[Records from a collection]
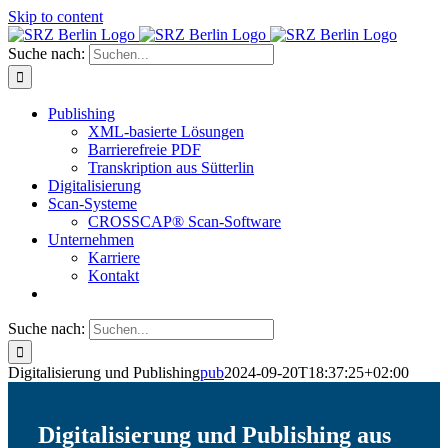
Skip to content
Suche nach:
Publishing
XML-basierte Lösungen
Barrierefreie PDF
Transkription aus Sütterlin
Digitalisierung
Scan-Systeme
CROSSCAP® Scan-Software
Unternehmen
Karriere
Kontakt
Suche nach:
Digitalisierung und Publishing
pub
2024-09-20T18:37:25+02:00
Digitalisierung und Publishing aus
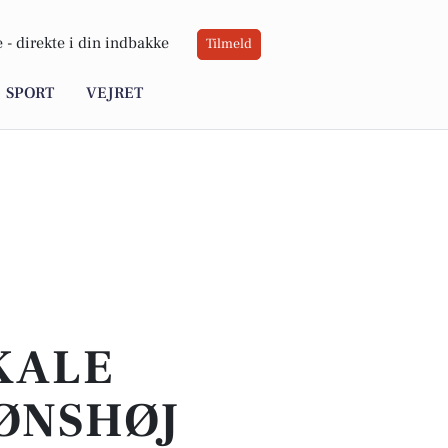
 -
direkte i din indbakke
Tilmeld
SPORT
VEJRET
OKALE
RØNSHØJ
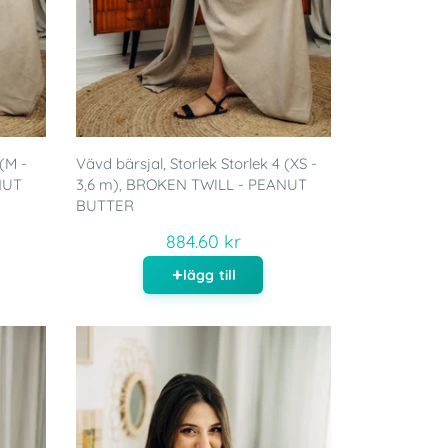
 (M -
Vävd bärsjal, Storlek Storlek 4 (XS -
NUT
3,6 m), BROKEN TWILL - PEANUT
BUTTER
884.60 kr
lägg till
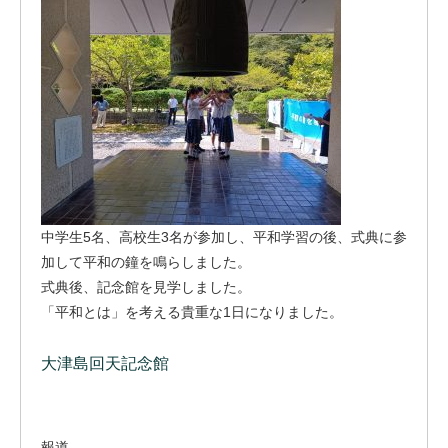
中学生5名、高校生3名が参加し、平和学習の後、式典に参
加して平和の鐘を鳴らしました。
式典後、記念館を見学しました。
「平和とは」を考える貴重な1日になりました。
大津島回天記念館
報道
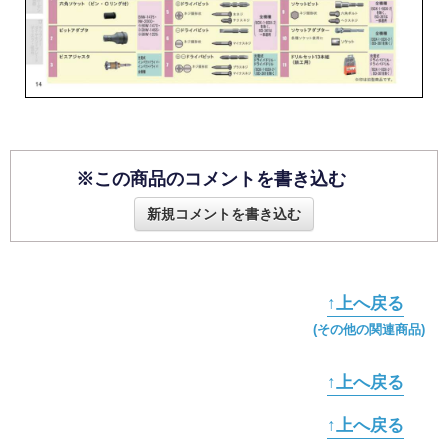
※この商品のコメントを書き込む
新規コメントを書き込む
↑上へ戻る
(その他の関連商品)
↑上へ戻る
↑上へ戻る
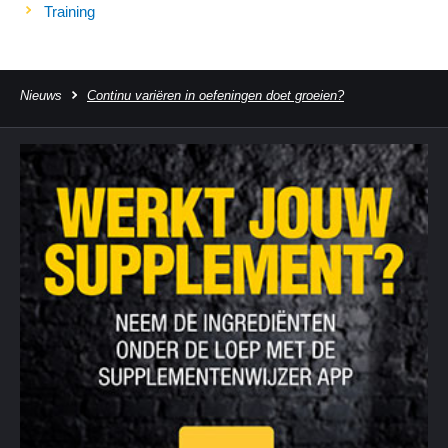
Training
Nieuws
Continu variëren in oefeningen doet groeien?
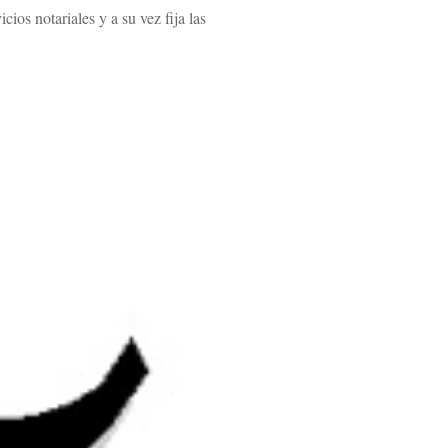
ios notariales y a su vez fija las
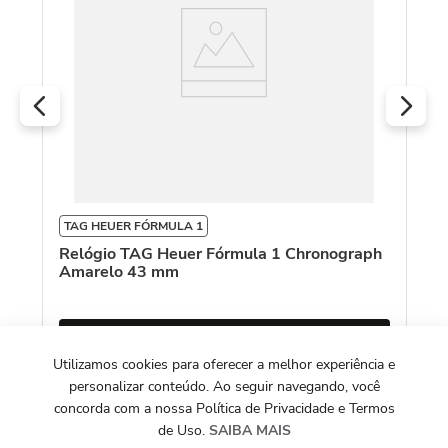
TAG HEUER FÓRMULA 1
Relógio TAG Heuer Fórmula 1 Chronograph
Amarelo 43 mm
Sob Consulta
Utilizamos cookies para oferecer a melhor experiência e
personalizar conteúdo. Ao seguir navegando, você
concorda com a nossa Política de Privacidade e Termos
de Uso.
SAIBA MAIS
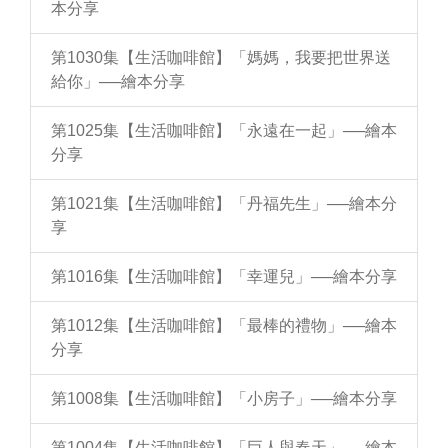
本分享
第1030集【生活咖啡館】「媽媽，我要把世界送
給你」──繪本分享
第1025集【生活咖啡館】「永遠在一起」──繪本
分享
第1021集【生活咖啡館】「丹福先生」──繪本分
享
第1016集【生活咖啡館】「幸運兒」──繪本分享
第1012集【生活咖啡館】「最棒的禮物」──繪本
分享
第1008集【生活咖啡館】「小房子」──繪本分享
第1004集【生活咖啡館】「巨人與春天」──繪本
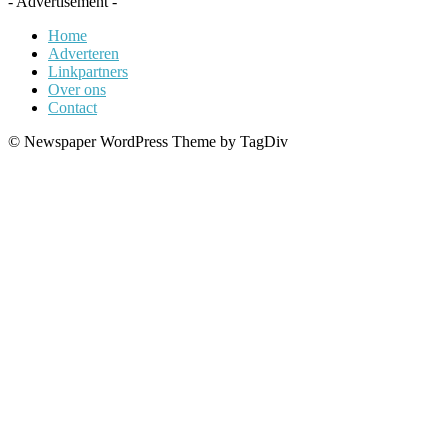
- Advertisement -
Home
Adverteren
Linkpartners
Over ons
Contact
© Newspaper WordPress Theme by TagDiv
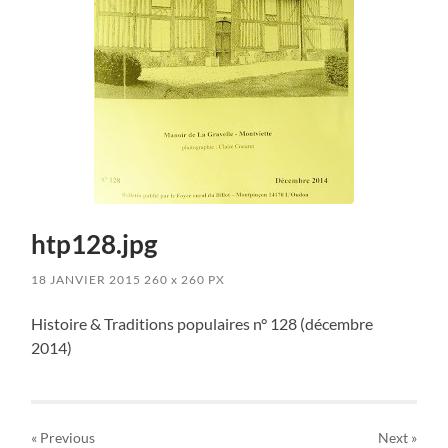
htp128.jpg
18 JANVIER 2015
260
x
260 PX
Histoire & Traditions populaires n° 128 (décembre
2014)
« Previous
Next
»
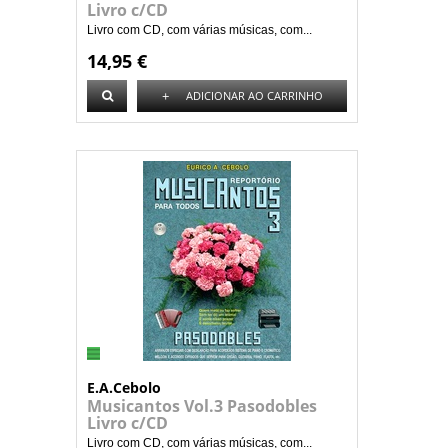
Livro c/CD
Livro com CD, com várias músicas, com...
14,95 €
+
ADICIONAR AO CARRINHO
E.A.Cebolo
Musicantos Vol.3 Pasodobles
Livro c/CD
Livro com CD, com várias músicas, com...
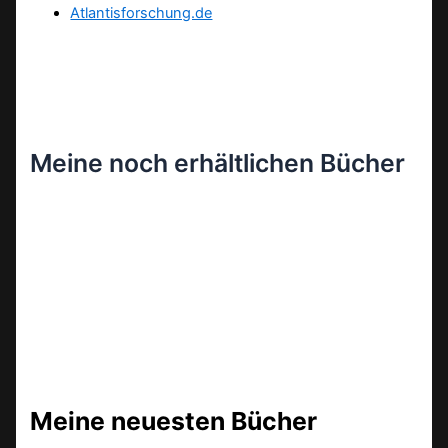
Atlantisforschung.de
Meine noch erhältlichen Bücher
Meine neuesten Bücher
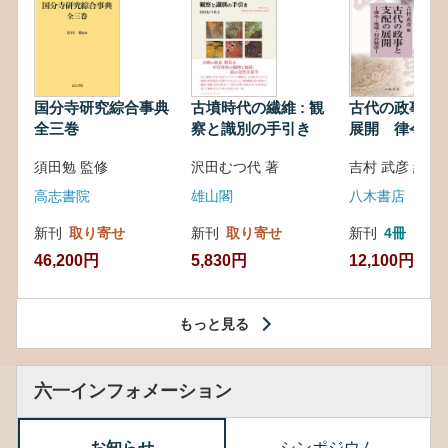
国分寺研究綜合事典
古墳時代の繊維 : 観
古代の政事と
全三巻
察と識別の手引き
展開 律令・
対外関係
須田勉 監修
沢田むつ代 著
吉村 武彦 編集
高志書院
雄山閣
八木書店
新刊
取り寄せ
新刊
取り寄せ
新刊
4冊
46,200円
5,830円
12,100円
もっと見る
六一インフォメーション
お知らせ
シンポジウム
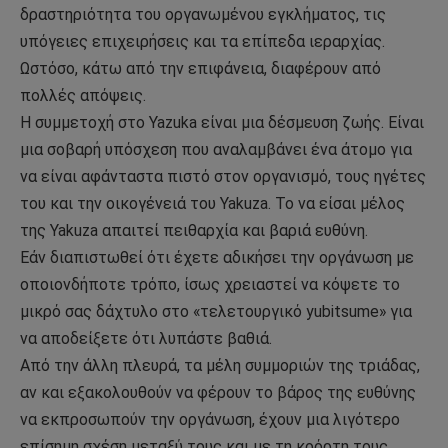
δραστηριότητα του οργανωμένου εγκλήματος, τις
υπόγειες επιχειρήσεις και τα επίπεδα ιεραρχίας.
Ωστόσο, κάτω από την επιφάνεια, διαφέρουν από
πολλές απόψεις.
Η συμμετοχή στο Yazuka είναι μια δέσμευση ζωής. Είναι
μια σοβαρή υπόσχεση που αναλαμβάνει ένα άτομο για
να είναι αφάνταστα πιστό στον οργανισμό, τους ηγέτες
του και την οικογένειά του Yakuza. Το να είσαι μέλος
της Yakuza απαιτεί πειθαρχία και βαριά ευθύνη.
Εάν διαπιστωθεί ότι έχετε αδικήσει την οργάνωση με
οποιονδήποτε τρόπο, ίσως χρειαστεί να κόψετε το
μικρό σας δάχτυλο στο «τελετουργικό yubitsume» για
να αποδείξετε ότι λυπάστε βαθιά.
Από την άλλη πλευρά, τα μέλη συμμοριών της τριάδας,
αν και εξακολουθούν να φέρουν το βάρος της ευθύνης
να εκπροσωπούν την οργάνωση, έχουν μια λιγότερο
επίσημη σχέση μεταξύ τους και με τη κοόρτη τους.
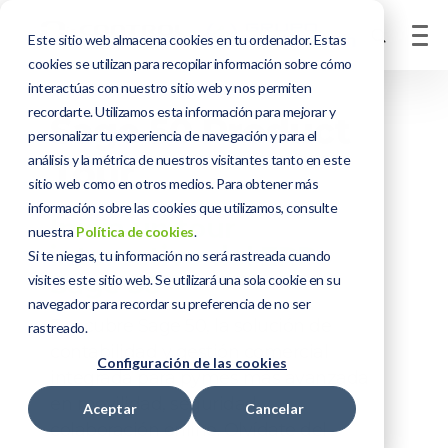
Este sitio web almacena cookies en tu ordenador. Estas
cookies se utilizan para recopilar información sobre cómo
interactúas con nuestro sitio web y nos permiten
recordarte. Utilizamos esta información para mejorar y
Sage 50 Product
personalizar tu experiencia de navegación y para el
análisis y la métrica de nuestros visitantes tanto en este
Tour
sitio web como en otros medios. Para obtener más
información sobre las cookies que utilizamos, consulte
Inicia un tour
nuestra
Política de cookies
.
interactivo del ERP
Si te niegas, tu información no será rastreada cuando
Sage 50
visites este sitio web. Se utilizará una sola cookie en su
navegador para recordar su preferencia de no ser
Descubre Sage 50, la solución de
rastreado.
contabilidad y gestión comercial
Configuración de las cookies
integrada para pymes más avanzada
en movilidad, seguridad y
Aceptar
Cancelar
colaboración online. Olvídate del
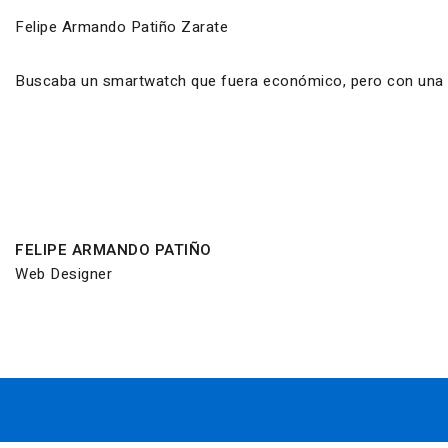
Felipe Armando Patiño Zarate
Buscaba un smartwatch que fuera económico, pero con una ca
FELIPE ARMANDO PATIÑO
Web Designer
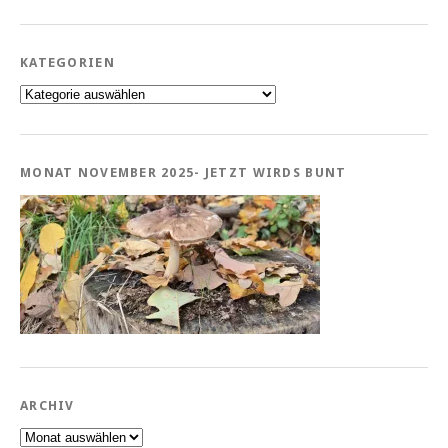
KATEGORIEN
Kategorien
MONAT NOVEMBER 2025- JETZT WIRDS BUNT
ARCHIV
Archiv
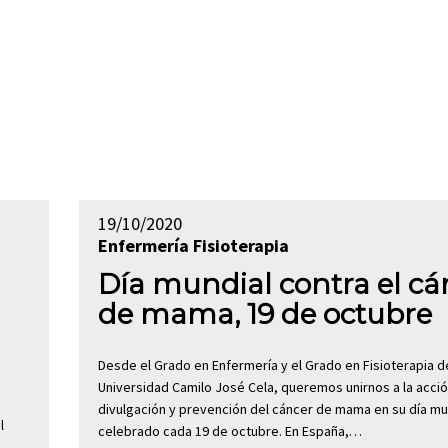
19/10/2020
Enfermería
Fisioterapia
Día mundial contra el cá
de mama, 19 de octubre
Desde el Grado en Enfermería y el Grado en Fisioterapia de
Universidad Camilo José Cela, queremos unirnos a la acci
divulgación y prevención del cáncer de mama en su día mu
l
celebrado cada 19 de octubre. En España,…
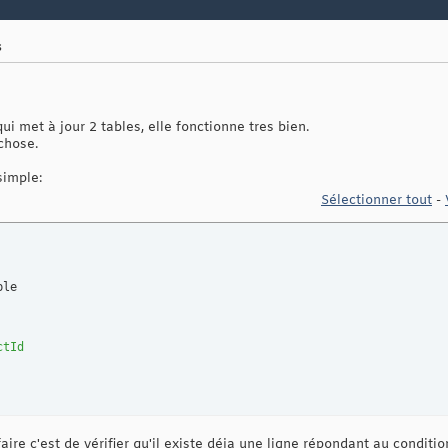
s
ui met à jour 2 tables, elle fonctionne tres bien.
chose.
simple:
Sélectionner tout
-
ctId
faire c'est de vérifier qu'il existe déja une ligne répondant au condi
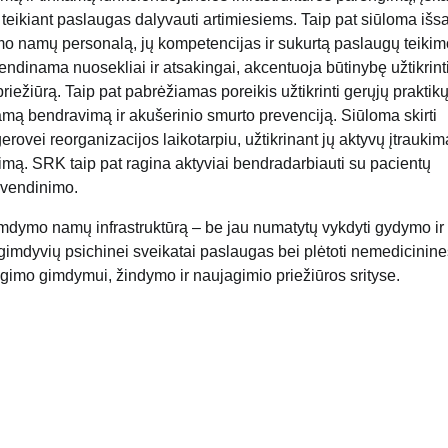
eikiant paslaugas dalyvauti artimiesiems. Taip pat siūloma išsa
mdymo namų personalą, jų kompetencijas ir sukurtą paslaugų teiki
endinama nuosekliai ir atsakingai, akcentuoja būtinybę užtikrint
riežiūrą. Taip pat pabrėžiamas poreikis užtikrinti gerųjų praktik
amą bendravimą ir akušerinio smurto prevenciją. Siūloma skirti
ovei reorganizacijos laikotarpiu, užtikrinant jų aktyvų įtraukim
imą. SRK taip pat ragina aktyviai bendradarbiauti su pacientų
yvendinimo.
imdymo namų infrastruktūrą – be jau numatytų vykdyti gydymo ir
 gimdyvių psichinei sveikatai paslaugas bei plėtoti nemedicinine
gimo gimdymui, žindymo ir naujagimio priežiūros srityse.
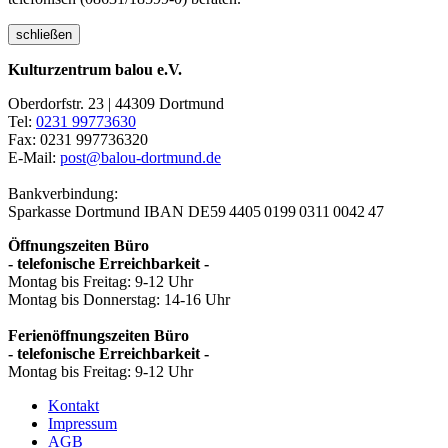
schließen
Kulturzentrum balou e.V.
Oberdorfstr. 23 | 44309 Dortmund
Tel:
0231 99773630
Fax: 0231 997736320
E-Mail:
post@balou-dortmund.de
Bankverbindung:
Sparkasse Dortmund
IBAN DE59 4405 0199 0311 0042 47
Öffnungszeiten Büro
- telefonische Erreichbarkeit -
Montag bis Freitag: 9-12 Uhr
Montag bis Donnerstag: 14-16 Uhr
Ferienöffnungszeiten Büro
- telefonische Erreichbarkeit -
Montag bis Freitag: 9-12 Uhr
Kontakt
Impressum
AGB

— Exercise aim —
For each line above that includes "Meine", make a copy.

— Response to the task —
Meine noch erhältlichen Bücher
Meine neuesten Bücher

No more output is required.